Um das Marktpotenzial für BSE-Schnelltests in Deutschland abzuschätzen, schlägt Schnarr folgende Rechnung vor: Zahl in Deutschland jährlich geschlachteter Rinder - rund 1,4 Millionen Tiere - mal Testpreis, im Fall von Eurofins 138 Mark. Das ergibt einen möglichen Umsatz von rund 190 Millionen Mark. Allerdings ist die Zahl 1,4 Millionen Tiere nur als grobe Schätzung zu verstehen. Zum einen müssen nach aktueller Gesetzeslage nur Rinder, die älter als 30 Monate sind, getestet werden. Zum anderen ist aber nicht auszuschließen, dass doch alle Rinder oder auch andere Tierarten getestet werden müssen. "Wenn Sie eine BSE-positives Tier finden, wollen Sie natürlich alle anderen Tiere aus dem selben Stall mittesten. Daher muss man wissen, woher das infizierte Rind stammt", sagt Schnarr.
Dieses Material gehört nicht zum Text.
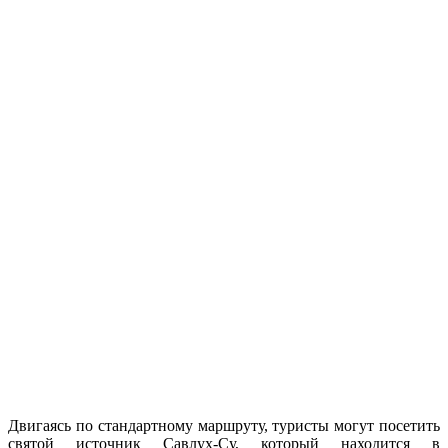
Двигаясь по стандартному маршруту, туристы могут посетить
святой источник Савлух-Су, который находится в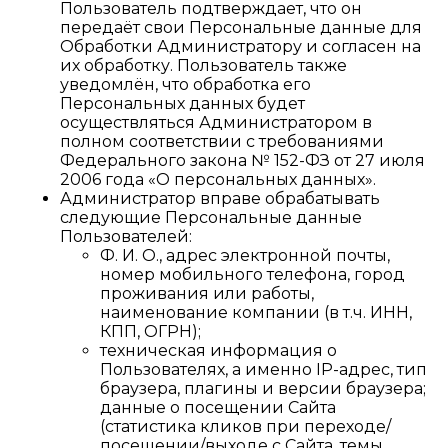
Пользователь подтверждает, что он
передаёт свои Персональные данные для
Обработки Администратору и согласен на
их обработку. Пользователь также
уведомлён, что обработка его
Персональных данных будет
осуществляться Администратором в
полном соответствии с требованиями
Федерального закона № 152-ФЗ от 27 июля
2006 года «О персональных данных».
Администратор вправе обрабатывать
следующие Персональные данные
Пользователей:
Ф. И. О., адрес электронной почты,
номер мобильного телефона, город
проживания или работы,
наименование компании (в т.ч. ИНН,
КПП, ОГРН);
техническая информация о
Пользователях, а именно IP-адрес, тип
браузера, плагины и версии браузера;
данные о посещении Сайта
(статистика кликов при переходе/
посещении/выходе с Сайта, темы,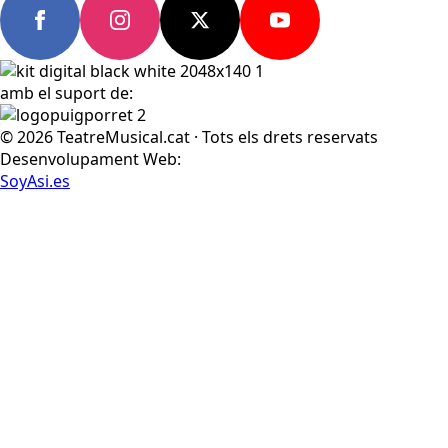
amb el suport de:
© 2026 TeatreMusical.cat · Tots els drets reservats
Desenvolupament Web:
SoyAsi.es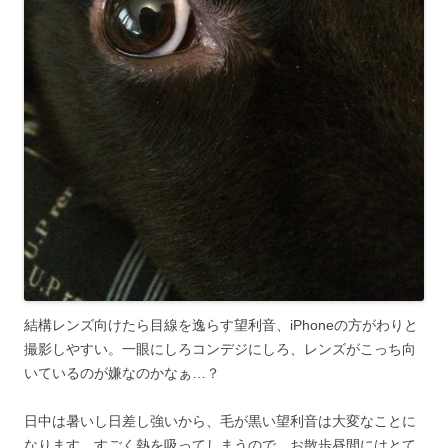
結構レンズ向けたら目線を逸らす望利音、iPhoneの方がわりと
撮影しやすい。一眼にしろコンデジにしろ、レンズがこっち向
いているのが嫌なのかなぁ…？
日中は暑いし日差し強いから、毛が黒い望利音は大変なことに
なります。すごく熱を吸ってしまうので、お散歩昼間にはとて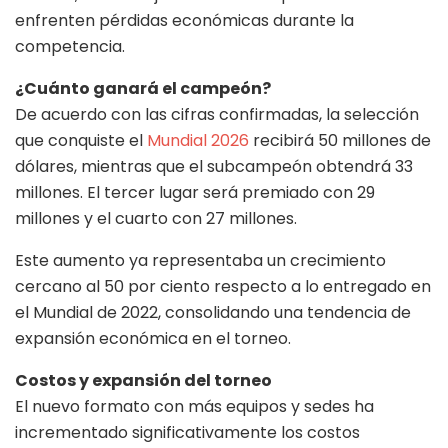
enfrenten pérdidas económicas durante la
competencia.
¿Cuánto ganará el campeón?
De acuerdo con las cifras confirmadas, la selección
que conquiste el
Mundial 2026
recibirá 50 millones de
dólares, mientras que el subcampeón obtendrá 33
millones. El tercer lugar será premiado con 29
millones y el cuarto con 27 millones.
Este aumento ya representaba un crecimiento
cercano al 50 por ciento respecto a lo entregado en
el Mundial de 2022, consolidando una tendencia de
expansión económica en el torneo.
Costos y expansión del torneo
El nuevo formato con más equipos y sedes ha
incrementado significativamente los costos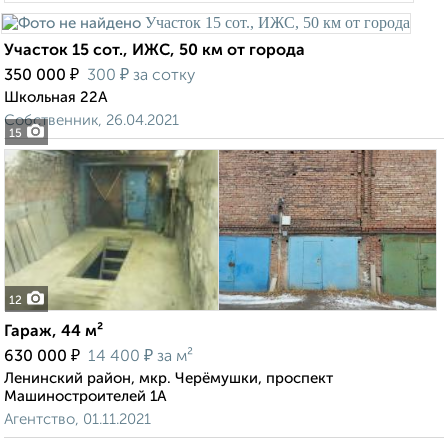
Участок 15 сот., ИЖС, 50 км от города
₽
₽
350 000
300
за сотку
Школьная 22А
Собственник, 26.04.2021
15
12
Гараж, 44 м²
₽
₽
630 000
14 400
за м²
Ленинский район, мкр. Черёмушки, проспект
Машиностроителей 1А
Агентство, 01.11.2021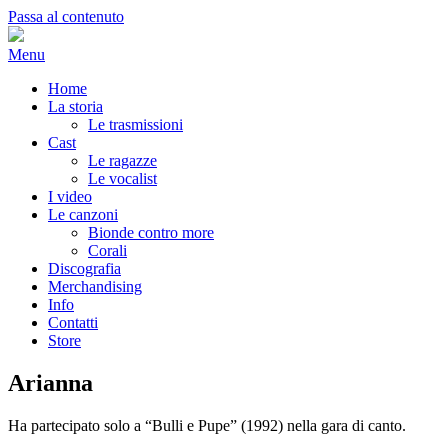
Passa al contenuto
Menu
Home
La storia
Le trasmissioni
Cast
Le ragazze
Le vocalist
I video
Le canzoni
Bionde contro more
Corali
Discografia
Merchandising
Info
Contatti
Store
Arianna
Ha partecipato solo a “Bulli e Pupe” (1992) nella gara di canto.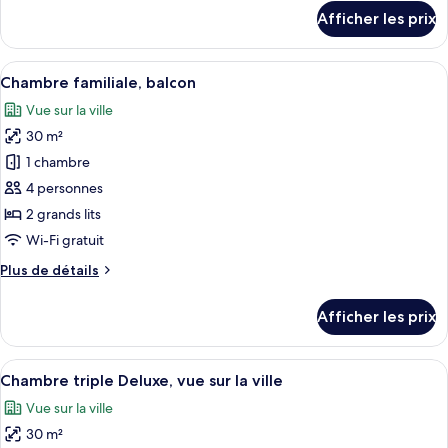
Deluxe
détails
Afficher les prix
avec
pour
Chambre
lits
Deluxe
Afficher
Une chambre d’hôtel avec deux lits, un
jumeaux
6
avec
Chambre familiale, balcon
toutes
lits
Vue sur la ville
jumeaux
les
30 m²
photos
pour
1 chambre
ce
4 personnes
type
2 grands lits
de
Wi-Fi gratuit
chambre :
Plus
Plus de détails
Chambre
de
familiale,
détails
Afficher les prix
balcon
pour
Chambre
familiale,
Afficher
Une chambre d’hôtel avec un lit, un bu
5
balcon
Chambre triple Deluxe, vue sur la ville
toutes
Vue sur la ville
les
30 m²
photos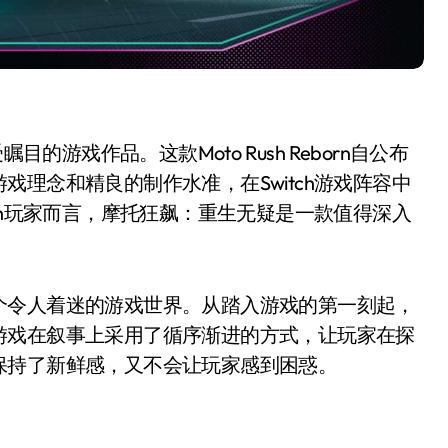
目的游戏作品。这款Moto Rush Reborn自公布
理念和精良的制作水准，在Switch游戏阵容中
ch玩家而言，摩托狂飙：重生无疑是一款值得深入
个令人着迷的游戏世界。从踏入游戏的第一刻起，
游戏在叙事上采用了循序渐进的方式，让玩家在探
保持了新鲜感，又不会让玩家感到困惑。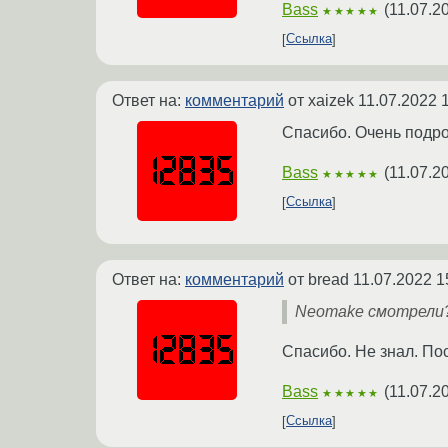
Bass
(
11.07.2
★★★★★
Ссылка
Ответ на:
комментарий
от xaizek
11.07.2022 
Спасибо. Очень подро
Bass
(
11.07.2
★★★★★
Ссылка
Ответ на:
комментарий
от bread
11.07.2022 1
Neomake смотрели
Спасибо. Не знал. По
Bass
(
11.07.2
★★★★★
Ссылка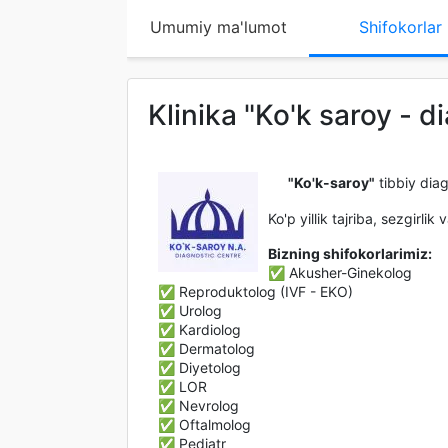
Umumiy ma'lumot
Shifokorlar
Klinika "Ko'k saroy - 
"Ko'k-saroy"
tibbiy diag
Ko'p yillik tajriba, sezgirli
Bizning shifokorlarimiz:
✅ Akusher-Ginekolog
✅ Reproduktolog (IVF - EKO)
✅ Urolog
✅ Kardiolog
✅ Dermatolog
✅ Diyetolog
✅ LOR
✅ Nevrolog
✅ Oftalmolog
✅ Pediatr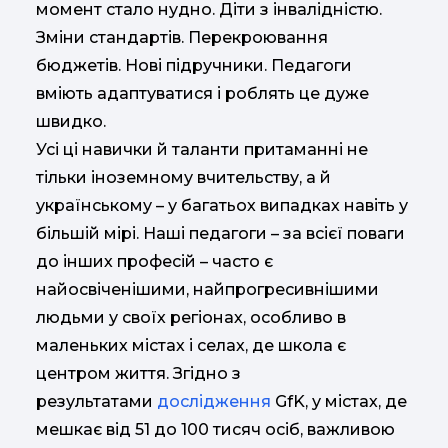
момент стало нудно. Діти з інвалідністю.
Зміни стандартів. Перекроювання
бюджетів. Нові підручники. Педагоги
вміють адаптуватися і роблять це дуже
швидко.
Усі ці навички й таланти притаманні не
тільки іноземному вчительству, а й
українському – у багатьох випадках навіть у
більшій мірі. Наші педагоги – за всієї поваги
до інших професій – часто є
найосвіченішими, найпрогресивнішими
людьми у своїх регіонах, особливо в
маленьких містах і селах, де школа є
центром життя. Згідно з
результатами
дослідження
GfK, у містах, де
мешкає від 51 до 100 тисяч осіб, важливою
Die November AG (WKN 676290), Erlangen, arbeitet an einem System, das die natürliche Immunreaktion der Tiere nutzt. Jedem Tier werden wie bei einer Impfung Eiweißstoffe injiziert, gegen die es Antikörper bildet. Die Antikörper können dann noch im Tropfsaft von Tierteilen nachgewiesen werden. Indem man für verschiedene Tiere verschiedene Impf-Eiweiße verwendet, entstehen auch unterschiedliche Antikörper, die dann dem Tier eindeutig zugeordnet werden können. Mathias Boenke, Projektbetreuer der "biologischen Ohrmarke" bei November hofft, das Produkt bis Anfang 2002 zur Marktreife zu bringen. Ein Konkurrenzprodukt zum Impfverfahren entwickeln die Biopsytec Holding AG, Berlin, und die Medigenomix GmbH aus Planegg bei München. Beide nutzen die individuellen Merkmale der Erbsubstanz, um Tiere zu identifizieren. Der Vorteil: Aus einem winzigen Stück Fleisch kann die Herkunft ermittelt werden.

Das HWAG hält die aktuellen Preise für die Papiere von Eurofins und November für übertrieben. Schnarr rät abzuwarten, bis die Aktie von Eurofins wieder um 34 Euro liegt und November bei 29 Euro. Danach seien beide Titel ein langfristiger "Kauf", dessen Wertentwicklung nicht vom BSE-Test oder einer einzigen Markierungsmethode abhänge, sondern vom gesamten Produkt-Portfolio. Dirk Schlamp von der DG-Bank hat November auf "Reduzieren" gesetzt. Für ihn sind die Verfahren, die das Unternehmen entwickelt, zwar gut, jedoch ist die Aktie auch seiner Ansicht zu teuer. Das Urteil "Reduzieren" bedeutet, dass Schlamp einen Kursverlust von bis zu einem Zehntel erwartet. Die Situation würde sich erst ändern, wenn die Methoden von November durch einen Auftrag eines großen Industrieunternehmens ein Gütesiegel erhielten, sagt Schlamp. Für Sixte de Gastines von SG Securities ist Eurofins auch zu teuer, seit der Kurs durch die BSE-Krise extrem schnell in die Höhe getrieben wurde. "Wenn Sie den BSE-Anteil wegnehmen, ist die Aktie mit 30 Euro fair bewertet", sagt de Gastines.